Los almerienses somos de naturaleza tranquila. Solemos quejarnos poco y, si lo hacemos, normalmente la crítica no va más allá de los comentarios que realizamos entre el grupo de amigos, de vecinos o en el entorno familiar. Es decir, somos vehementes de boquilla pero a la hora de la verdad muy suaves ante la reclamación.
Nuestro carácter, para bien o para mal, se ha moldeado a golpe de ventolera, las que vienen fresquitas de Poniente y las calurosas de Levante. Entre vientos, en cambio, andamos por lo visto desamparados, buscando esa poquita de brisa que nos señale el camino.
Así, hemos ido soportando- no me cabe en la cabeza otra explicación- una subida tras otra de los servicios municipales que recibimos del Ayuntamiento y que quien más y quien menos se las veas y se las desee para hacer frente a las habituales y descomunales facturas que nos pasan.
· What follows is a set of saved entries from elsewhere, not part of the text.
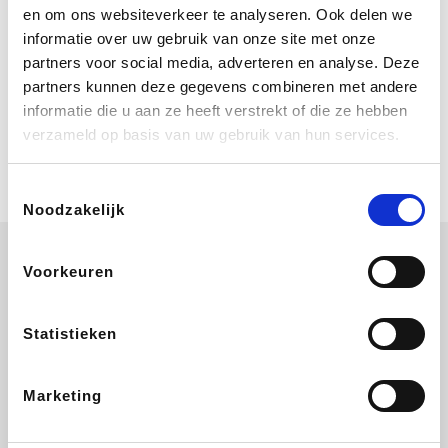
Geniet van eindeloze zomerdagen bij
en om ons websiteverkeer te analyseren. Ook delen we
Center Parcs. Boek nu je verblijf vanaf
informatie over uw gebruik van onze site met onze
€ 460 voor een 4 persoons Comfort
cottage voor 3 nachten. Ze schenken
partners voor social media, adverteren en analyse. Deze
je vereniging gem. 2,4% commissie.
partners kunnen deze gegevens combineren met andere
Coolblue
informatie die u aan ze heeft verstrekt of die ze hebben
Multimedia nodig? Je vindt het zeker
verzameld op basis van uw gebruik van hun services.
en vast bij Coolblue. Zij schenken je
vereniging gem. 1,5% commissie op
jouw aankoop.
Toestemmingsselectie
Noodzakelijk
Voorkeuren
EuroGifts
ZEB
Ibood
Get Your Guide
Statistieken
Marketing
Shein
Bergfreunde
SupraBazar
Smartwatchbanden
Lo sufrimos, especialmente, con el IBI que está por encima de ciudades como Madrid o Sevilla, según el estudio que hizo público el pasado año la Agencia Tributaria del Ayuntamiento de la capital de España. Sin embargo, el Levante, que sopla en verano – cuando se paga este impuesto- nos deja tiesos. Es lo que tiene.
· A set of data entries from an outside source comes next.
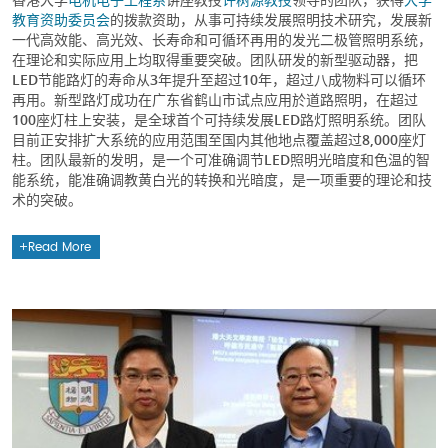
教育资助委员会
的拨款资助，从事可持续发展照明技术研究，发展新
一代高效能、高光效、长寿命和可循环再用的发光二极管照明系统，
在理论和实际应用上均取得重要突破。团队研发的新型驱动器，把
LED节能路灯的寿命从3年提升至超过10年，超过八成物料可以循环
再用。新型路灯成功在广东省鹤山市试点应用於道路照明，在超过
100座灯柱上安装，是全球首个可持续发展LED路灯照明系统。团队
目前正安排扩大系统的应用范围至国内其他地点覆盖超过8,000座灯
柱。团队最新的发明，是一个可准确调节LED照明光暗度和色温的智
能系统，能准确调教黄白光的转换和光暗度，是一项重要的理论和技
术的突破。
Read More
El sablazo del IBI es insufrible para muchas familias, que tienen que destinar gran parte de su nómina a pagarlo. Si además, tienes hipoteca- quién no la tiene- ese mes toca pagar la luz y te sale un imprevisto, estás literalmente muerto. Pagamos tanto y con tal desmesura que no hay economía familiar a la que el Ayuntamiento no le haga un agujero.
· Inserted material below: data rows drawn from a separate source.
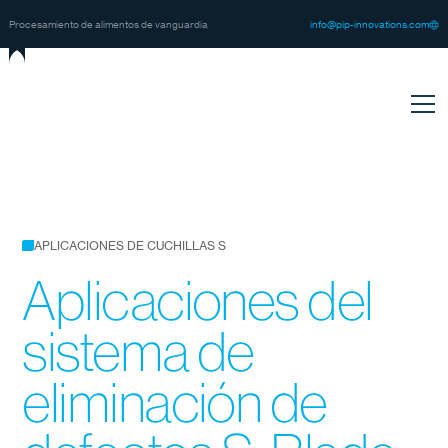
@
m
n
o
p
p
n
n
o
a
o
n
c
o
v
s
-
f
t
i
i
i
i
.
Procesamiento de alimentos de vanguardia
APLICACIONES DE CUCHILLAS S
Aplicaciones del
sistema de
eliminación de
Ahora, con el Poniente azotando, hemos conocido que la ciudad de Almería está a la cabeza de una nueva estadística perniciosa para nuestros bolsillos: el agua que sale por nuestros grifos es cada vez más cara y estamos entre las capitales andaluzas donde más subió el recibo de este servicio durante el pasado año. A poco que nos descuidemos, este ventarrón también nos lleva por delante.